### Activity
Give the number of lines containing "abril" in this listing, with no other words.

### Record excerpts
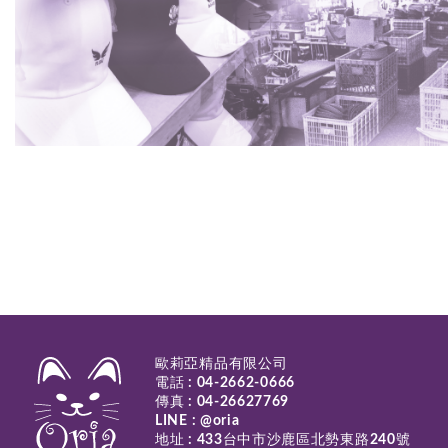
歐莉亞精品有限公司
電話 :
04-2662-0666
傳真 : 04-26627769
LINE :
@oria
地址 : 433台中市沙鹿區北勢東路240號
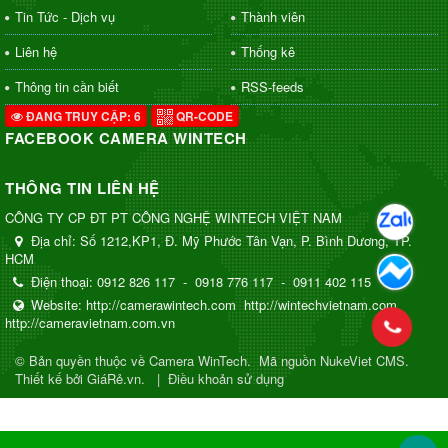
Tin Tức - Dịch vụ
Thành viên
Liên hệ
Thống kê
Thông tin cần biết
RSS-feeds
ĐANG TRUY CẬP: 6
QR-CODE
FACEBOOK CAMERA WINTECH
THÔNG TIN LIÊN HỆ
CÔNG TY CP ĐT PT CÔNG NGHỆ WINTECH VIỆT NAM
Địa chỉ:
Số 1212,KP1, Đ. Mỹ Phước Tân Vạn, P. Bình Dương, TP.
HCM
Điện thoại:
0912 826 117
-
0918 776 117
-
0911 402 115
Website:
http://camerawintech.com
http://wintechvietnam.com
http://cameravietnam.com.vn
© Bản quyền thuộc về
Camera WinTech
.
Mã nguồn
NukeViet CMS
.
Thiết kế bởi GiáRẻ.vn.
|
Điều khoản sử dụng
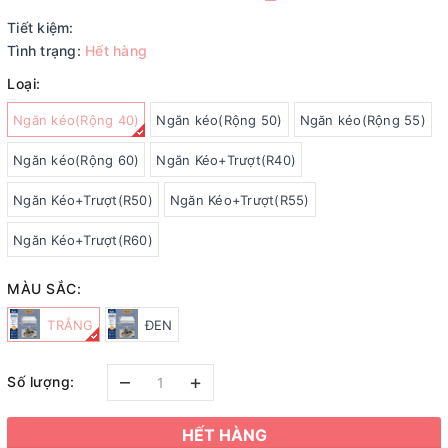
Tiết kiệm:
Tình trạng:
Hết hàng
Loại:
Ngăn kéo(Rộng 40)
Ngăn kéo(Rộng 50)
Ngăn kéo(Rộng 55)
Ngăn kéo(Rộng 60)
Ngăn Kéo+Trượt(R40)
Ngăn Kéo+Trượt(R50)
Ngăn Kéo+Trượt(R55)
Ngăn Kéo+Trượt(R60)
MÀU SẮC:
TRẮNG
ĐEN
–
+
Số lượng:
HẾT HÀNG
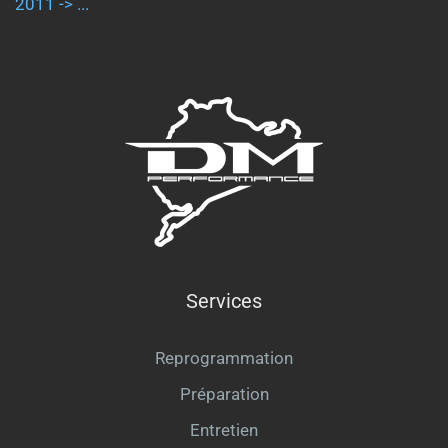
2011 -> ...
Services
Reprogrammation
Préparation
Entretien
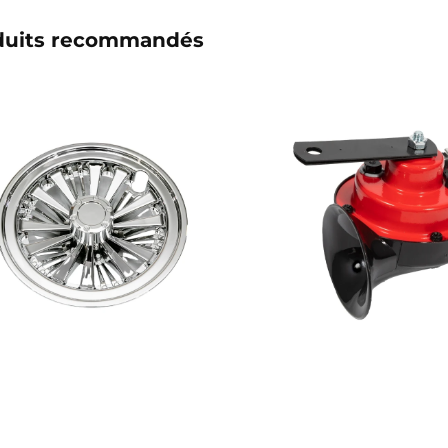
duits recommandés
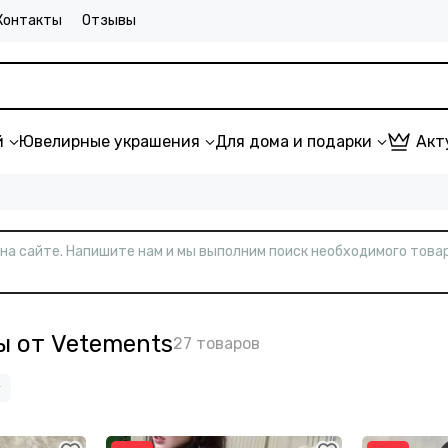
Контакты
Отзывы
й
Ювелирные украшения
Для дома и подарки
Акт
т на сайте. Напишите нам и мы выполним поиск необходимого товар
ы от Vetements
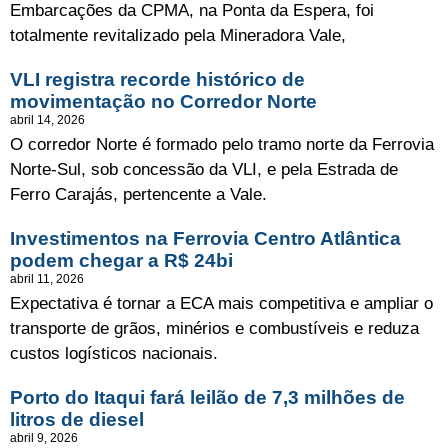
Embarcações da CPMA, na Ponta da Espera, foi
totalmente revitalizado pela Mineradora Vale,
VLI registra recorde histórico de
movimentação no Corredor Norte
abril 14, 2026
O corredor Norte é formado pelo tramo norte da Ferrovia
Norte-Sul, sob concessão da VLI, e pela Estrada de
Ferro Carajás, pertencente a Vale.
Investimentos na Ferrovia Centro Atlântica
podem chegar a R$ 24bi
abril 11, 2026
Expectativa é tornar a ECA mais competitiva e ampliar o
transporte de grãos, minérios e combustíveis e reduza
custos logísticos nacionais.
Porto do Itaqui fará leilão de 7,3 milhões de
litros de diesel
abril 9, 2026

### Solution for this task
3